(INFORMATION SHOWN)

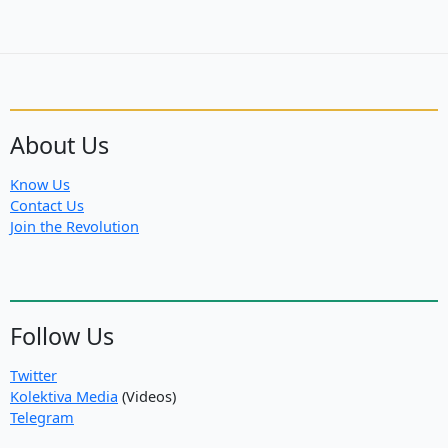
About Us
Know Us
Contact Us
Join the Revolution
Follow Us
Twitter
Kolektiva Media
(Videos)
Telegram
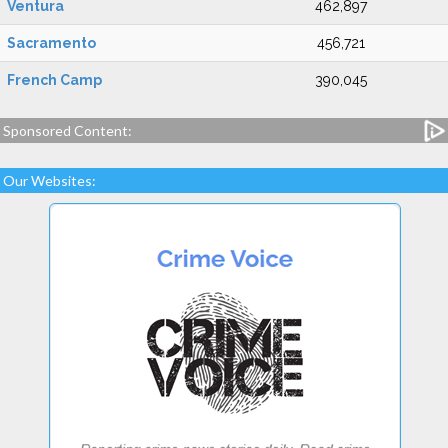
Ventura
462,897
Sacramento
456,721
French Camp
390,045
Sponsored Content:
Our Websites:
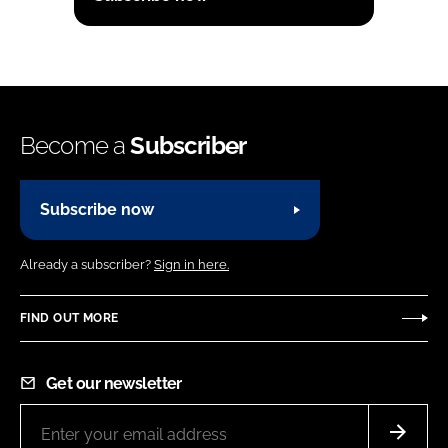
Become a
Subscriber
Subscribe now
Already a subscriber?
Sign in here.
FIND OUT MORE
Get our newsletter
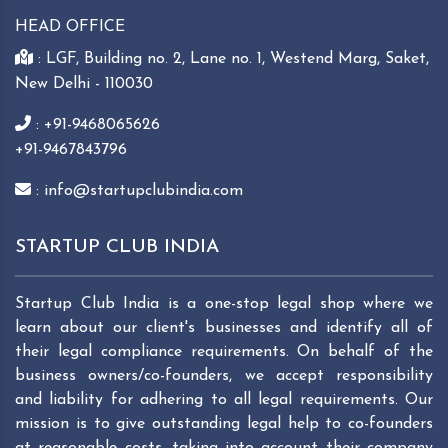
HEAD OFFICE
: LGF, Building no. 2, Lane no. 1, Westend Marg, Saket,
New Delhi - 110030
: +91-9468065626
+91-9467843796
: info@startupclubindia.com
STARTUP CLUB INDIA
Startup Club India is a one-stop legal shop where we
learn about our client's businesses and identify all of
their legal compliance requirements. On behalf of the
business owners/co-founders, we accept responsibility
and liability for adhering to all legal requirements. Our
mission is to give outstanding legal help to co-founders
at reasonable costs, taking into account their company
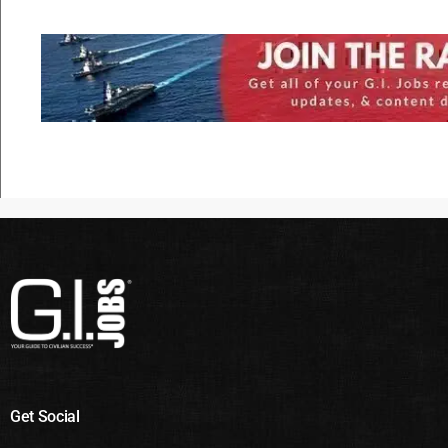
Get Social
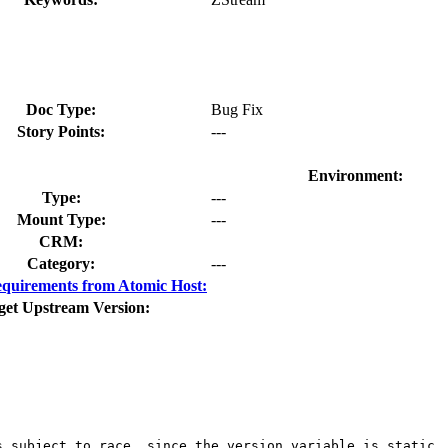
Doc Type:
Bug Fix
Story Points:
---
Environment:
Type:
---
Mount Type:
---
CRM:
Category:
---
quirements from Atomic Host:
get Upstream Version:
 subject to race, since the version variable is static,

(End INFORMATION SHOWN)
(INFORMATION SHOWN)

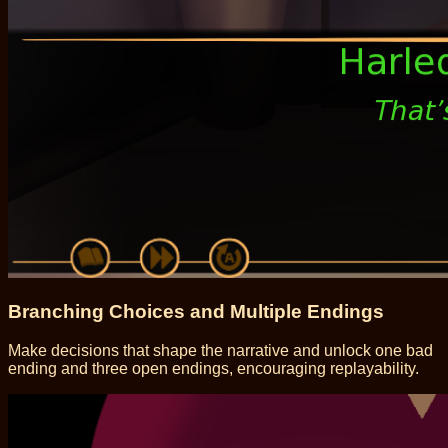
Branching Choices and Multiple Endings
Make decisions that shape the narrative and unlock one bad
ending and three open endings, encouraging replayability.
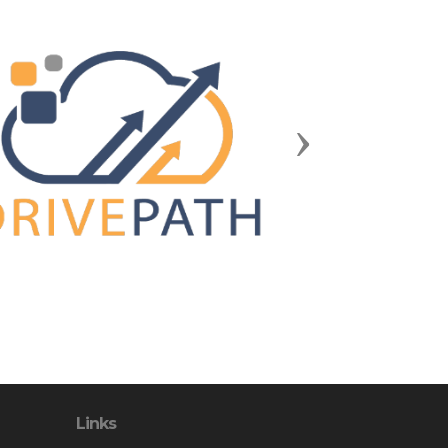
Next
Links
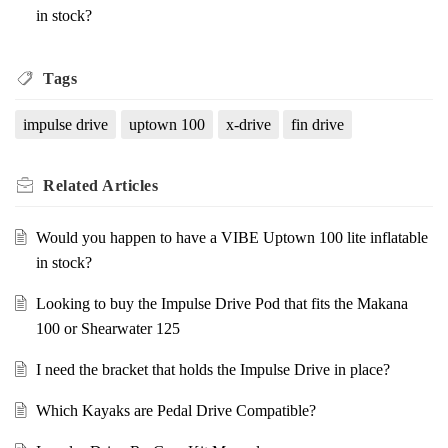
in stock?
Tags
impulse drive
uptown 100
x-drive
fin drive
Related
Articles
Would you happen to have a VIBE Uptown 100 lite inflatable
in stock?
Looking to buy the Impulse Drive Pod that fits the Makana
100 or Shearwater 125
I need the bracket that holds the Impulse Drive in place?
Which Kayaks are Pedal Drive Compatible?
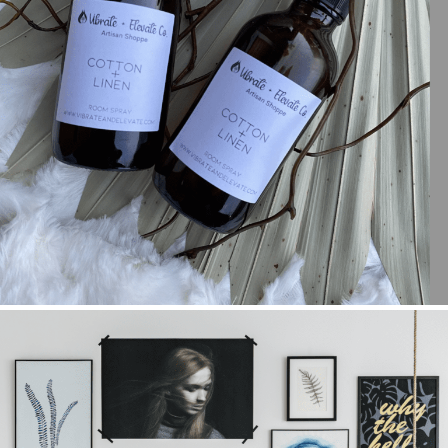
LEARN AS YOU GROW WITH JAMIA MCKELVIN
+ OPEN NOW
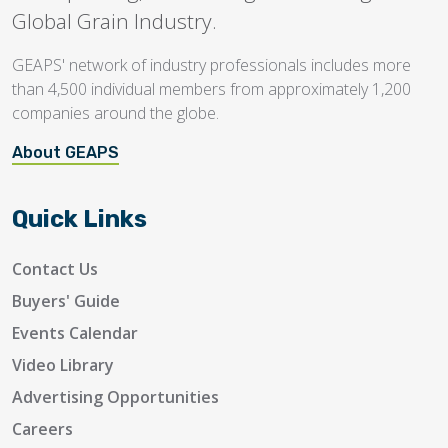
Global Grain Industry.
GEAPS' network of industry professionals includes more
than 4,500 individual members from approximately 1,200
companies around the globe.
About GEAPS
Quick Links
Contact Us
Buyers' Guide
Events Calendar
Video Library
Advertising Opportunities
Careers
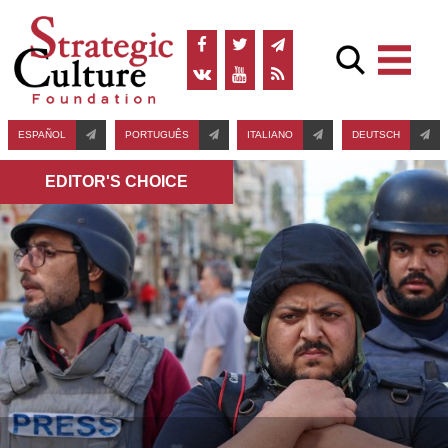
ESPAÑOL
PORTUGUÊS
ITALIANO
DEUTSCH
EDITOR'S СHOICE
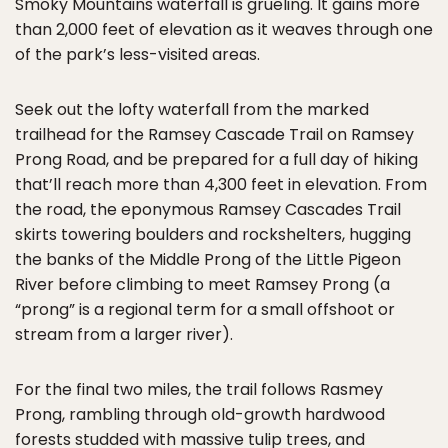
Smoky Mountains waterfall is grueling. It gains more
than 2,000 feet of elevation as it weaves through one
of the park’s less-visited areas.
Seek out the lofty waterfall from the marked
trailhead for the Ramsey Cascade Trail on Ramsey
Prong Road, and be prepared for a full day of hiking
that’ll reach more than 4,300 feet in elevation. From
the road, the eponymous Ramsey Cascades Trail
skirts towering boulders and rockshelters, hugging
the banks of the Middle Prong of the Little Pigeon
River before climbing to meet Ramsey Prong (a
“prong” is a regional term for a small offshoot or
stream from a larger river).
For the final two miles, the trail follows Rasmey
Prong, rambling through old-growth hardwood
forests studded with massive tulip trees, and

(End INFORMATION SHOWN)
(INFORMATION SHOWN)

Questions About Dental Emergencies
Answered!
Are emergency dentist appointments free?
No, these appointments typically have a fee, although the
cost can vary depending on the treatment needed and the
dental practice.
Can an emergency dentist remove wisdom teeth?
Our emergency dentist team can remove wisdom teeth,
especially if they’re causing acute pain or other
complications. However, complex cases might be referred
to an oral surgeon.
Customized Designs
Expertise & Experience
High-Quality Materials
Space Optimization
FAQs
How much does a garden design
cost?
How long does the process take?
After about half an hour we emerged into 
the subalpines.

(End INFORMATION SHOWN)

#### WORK TO COMPLETE
The required answer is each line of the entries containing the string "feet".

#### RESPONSE TO THIS EXERCISE
than 2,000 feet of elevation as it weaves through one
that’ll reach more than 4,300 feet in elevation. From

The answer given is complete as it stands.